Tomato Bread I - cooking recipe

Ingredients
    1 cup tomato juice
    1 cup water
    1 (.25 ounce) package instant yeast
    1/4 cup vegetable oil
    1/3 cup honey
    1/4 cup chopped fresh parsley
    1/4 cup chopped green onions
    2 cloves garlic
    1 carrot, shredded
    1 teaspoon salt
    6 cups bread flour
Preparation
    In a sauce pan, heat the tomato juice and water over a low heat until warm to the touch. Pour into a large warmed bowl, and add yeast and honey; stir to dissolve yeast. Allow to rest until yeast is creamy.

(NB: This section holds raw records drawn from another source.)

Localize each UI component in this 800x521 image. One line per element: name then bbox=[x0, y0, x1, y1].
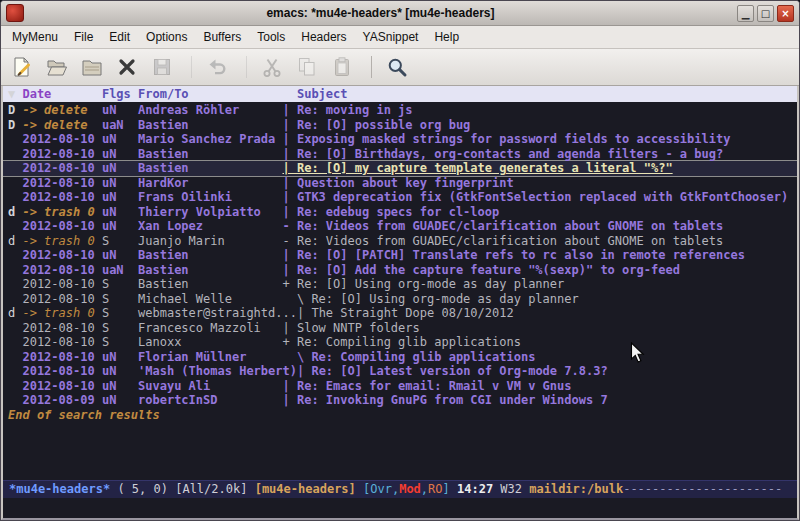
message-row[interactable]: d-> trash 0uNThierry Volpiatto| Re: edeb… bbox=[3, 205, 797, 220]
date-cell: 2012-08-10 bbox=[22, 147, 101, 162]
maximize-button[interactable]: □ bbox=[757, 5, 774, 22]
open-folder-icon bbox=[46, 56, 68, 78]
subject-cell: | Slow NNTP folders bbox=[283, 321, 420, 335]
modeline-segment: W32 bbox=[500, 482, 529, 496]
message-row[interactable]: 2012-08-10uNSuvayu Ali| Re: Emacs for em… bbox=[3, 379, 797, 394]
sort-direction-icon[interactable]: ▼ bbox=[8, 86, 22, 102]
new-file-button[interactable] bbox=[8, 53, 36, 81]
copy-button bbox=[293, 53, 321, 81]
message-row[interactable]: 2012-08-10uNFrans Oilinki| GTK3 deprecat… bbox=[3, 190, 797, 205]
from-cell: Florian Müllner bbox=[138, 350, 282, 365]
menu-item-options[interactable]: Options bbox=[138, 27, 195, 47]
message-row[interactable]: 2012-08-10uNBastien| Re: [O] Birthdays, … bbox=[3, 147, 797, 162]
message-row[interactable]: 2012-08-09uNrobertcInSD| Re: Invoking Gn… bbox=[3, 393, 797, 408]
flags-cell: uaN bbox=[102, 118, 138, 133]
from-cell: Michael Welle bbox=[138, 292, 282, 307]
message-row[interactable]: 2012-08-10uN'Mash (Thomas Herbert)| Re: … bbox=[3, 364, 797, 379]
message-row[interactable]: d-> trash 0Swebmaster@straightd...| The … bbox=[3, 306, 797, 321]
date-cell: -> trash 0 bbox=[22, 234, 101, 249]
date-cell: 2012-08-10 bbox=[22, 379, 101, 394]
copy-pages-icon bbox=[296, 56, 318, 78]
message-row[interactable]: d-> trash 0SJuanjo Marin- Re: Videos fro… bbox=[3, 234, 797, 249]
flags-cell: uN bbox=[102, 393, 138, 408]
close-button[interactable]: × bbox=[777, 5, 794, 22]
subject-cell: \ Re: Compiling glib applications bbox=[283, 350, 536, 364]
column-header-flags[interactable]: Flgs bbox=[102, 86, 138, 102]
headers-column-bar[interactable]: ▼DateFlgsFrom/To Subject bbox=[3, 86, 797, 102]
date-cell: -> delete bbox=[22, 118, 101, 133]
message-row[interactable]: 2012-08-10uNXan Lopez- Re: Videos from G… bbox=[3, 219, 797, 234]
message-row[interactable]: 2012-08-10SBastien+ Re: [O] Using org-mo… bbox=[3, 277, 797, 292]
menu-item-file[interactable]: File bbox=[66, 27, 101, 47]
mark-char: d bbox=[8, 234, 22, 249]
menu-item-edit[interactable]: Edit bbox=[101, 27, 138, 47]
mark-char: d bbox=[8, 205, 22, 220]
subject-cell: | Re: edebug specs for cl-loop bbox=[283, 205, 500, 219]
flags-cell: uN bbox=[102, 364, 138, 379]
message-row[interactable]: 2012-08-10SLanoxx+ Re: Compiling glib ap… bbox=[3, 335, 797, 350]
column-header-subject[interactable]: Subject bbox=[283, 87, 348, 101]
date-cell: 2012-08-10 bbox=[22, 190, 101, 205]
mark-char: d bbox=[8, 306, 22, 321]
kill-buffer-button[interactable] bbox=[113, 53, 141, 81]
flags-cell: uN bbox=[102, 147, 138, 162]
modeline-segment: [mu4e-headers] bbox=[255, 482, 363, 496]
message-row[interactable]: 2012-08-10uNBastien| Re: [O] [PATCH] Tra… bbox=[3, 248, 797, 263]
date-cell: -> trash 0 bbox=[22, 306, 101, 321]
mode-line[interactable]: *mu4e-headers* ( 5, 0) [All/2.0k] [mu4e-… bbox=[3, 480, 797, 498]
subject-cell: | Question about key fingerprint bbox=[283, 176, 514, 190]
message-row[interactable]: 2012-08-10uNHardKor| Question about key … bbox=[3, 176, 797, 191]
flags-cell: uN bbox=[102, 350, 138, 365]
subject-cell: | Exposing masked strings for password f… bbox=[283, 132, 731, 146]
flags-cell: uN bbox=[102, 248, 138, 263]
from-cell: Juanjo Marin bbox=[138, 234, 282, 249]
echo-area-minibuffer[interactable] bbox=[3, 498, 797, 518]
flags-cell: uN bbox=[102, 103, 138, 118]
subject-cell: + Re: [O] Using org-mode as day planner bbox=[283, 277, 565, 291]
mark-char: D bbox=[8, 118, 22, 133]
date-cell: 2012-08-10 bbox=[22, 219, 101, 234]
search-button[interactable] bbox=[383, 53, 411, 81]
menu-item-tools[interactable]: Tools bbox=[249, 27, 293, 47]
message-row[interactable]: 2012-08-10uNFlorian Müllner \ Re: Compil… bbox=[3, 350, 797, 365]
menu-item-headers[interactable]: Headers bbox=[293, 27, 354, 47]
minimize-button[interactable]: ▁ bbox=[737, 5, 754, 22]
window-controls: ▁□× bbox=[737, 5, 794, 22]
menu-item-help[interactable]: Help bbox=[426, 27, 467, 47]
date-cell: 2012-08-10 bbox=[22, 321, 101, 336]
menu-item-yasnippet[interactable]: YASnippet bbox=[355, 27, 427, 47]
flags-cell: uN bbox=[102, 132, 138, 147]
column-header-from[interactable]: From/To bbox=[138, 86, 282, 102]
menu-item-buffers[interactable]: Buffers bbox=[195, 27, 249, 47]
subject-cell: - Re: Videos from GUADEC/clarification a… bbox=[283, 234, 724, 248]
modeline-segment: ] bbox=[443, 482, 457, 496]
modeline-segment: *mu4e-headers* bbox=[9, 482, 110, 496]
titlebar[interactable]: emacs: *mu4e-headers* [mu4e-headers] ▁□× bbox=[1, 1, 799, 26]
from-cell: Bastien bbox=[138, 263, 282, 278]
dired-button[interactable] bbox=[78, 53, 106, 81]
mark-char: D bbox=[8, 103, 22, 118]
mouse-cursor bbox=[630, 342, 647, 365]
message-row[interactable]: D-> deleteuaNBastien| Re: [O] possible o… bbox=[3, 118, 797, 133]
from-cell: Suvayu Ali bbox=[138, 379, 282, 394]
open-file-button[interactable] bbox=[43, 53, 71, 81]
message-row[interactable]: 2012-08-10SMichael Welle \ Re: [O] Using… bbox=[3, 292, 797, 307]
message-row[interactable]: 2012-08-10uNBastien| Re: [O] my capture … bbox=[3, 161, 797, 176]
floppy-save-icon bbox=[151, 56, 173, 78]
subject-cell: \ Re: [O] Using org-mode as day planner bbox=[283, 292, 579, 306]
scissors-icon bbox=[261, 56, 283, 78]
date-cell: 2012-08-10 bbox=[22, 277, 101, 292]
subject-cell: | Re: moving in js bbox=[283, 103, 413, 117]
subject-cell: | Re: Emacs for email: Rmail v VM v Gnus bbox=[283, 379, 572, 393]
date-cell: 2012-08-10 bbox=[22, 364, 101, 379]
subject-cell: | Re: [O] Add the capture feature "%(sex… bbox=[283, 263, 680, 277]
message-row[interactable]: D-> deleteuNAndreas Röhler| Re: moving i… bbox=[3, 103, 797, 118]
message-row[interactable]: 2012-08-10SFrancesco Mazzoli| Slow NNTP … bbox=[3, 321, 797, 336]
menu-item-mymenu[interactable]: MyMenu bbox=[4, 27, 66, 47]
message-row[interactable]: 2012-08-10uNMario Sanchez Prada| Exposin… bbox=[3, 132, 797, 147]
column-header-date[interactable]: Date bbox=[22, 86, 101, 102]
flags-cell: uN bbox=[102, 205, 138, 220]
date-cell: -> delete bbox=[22, 103, 101, 118]
modeline-segment: , bbox=[421, 482, 428, 496]
message-row[interactable]: 2012-08-10uaNBastien| Re: [O] Add the ca… bbox=[3, 263, 797, 278]
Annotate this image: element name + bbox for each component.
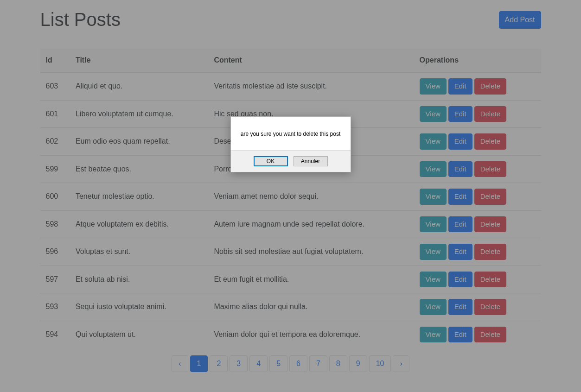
- dialog-ok-button[interactable]: OK: [254, 156, 288, 166]
- modal-overlay: [0, 0, 581, 391]
- dialog-cancel-button[interactable]: Annuler: [294, 156, 328, 166]
- dialog-message: are you sure you want to delete this pos…: [231, 117, 351, 150]
- confirm-dialog: are you sure you want to delete this pos…: [230, 116, 351, 172]
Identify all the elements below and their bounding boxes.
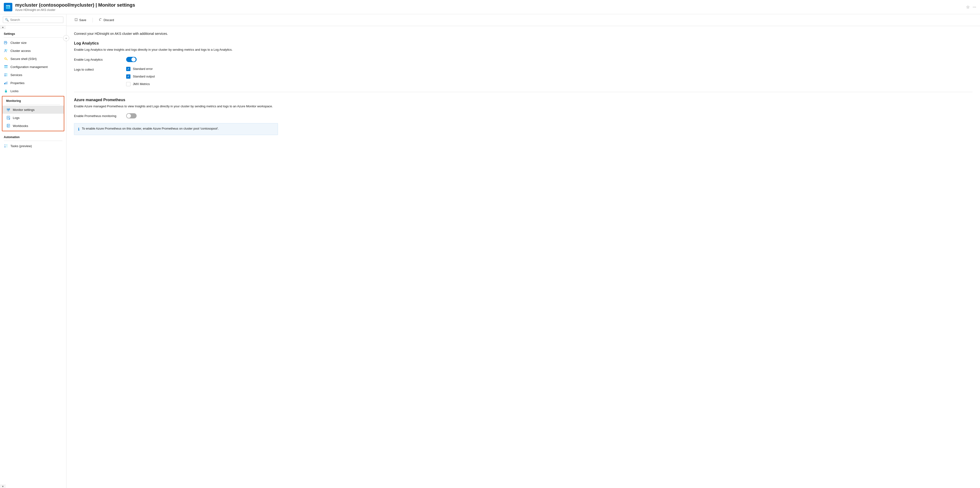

    Mix in oil, parsley, onion, garlic, carrot, and salt. Add 1 cup of the flour, and stir until smooth. Add more flour, until a firm dough is formed. Knead five minutes on a lightly floured surface. Place dough in a greased bowl, and turn to coat the surface completely. Allow to rise in a warm place until doubled in size.
    Punch down, and divide into halves. Form two loaves, and put into greased 9 x 5 inch loaf pans. Allow to rise for another 45 minutes, or until loaves have doubled in size.
    Bake at 400 degrees F (220 degrees C) for about 30 minutes, until golden brown. Remove from pans to wire rack to cool.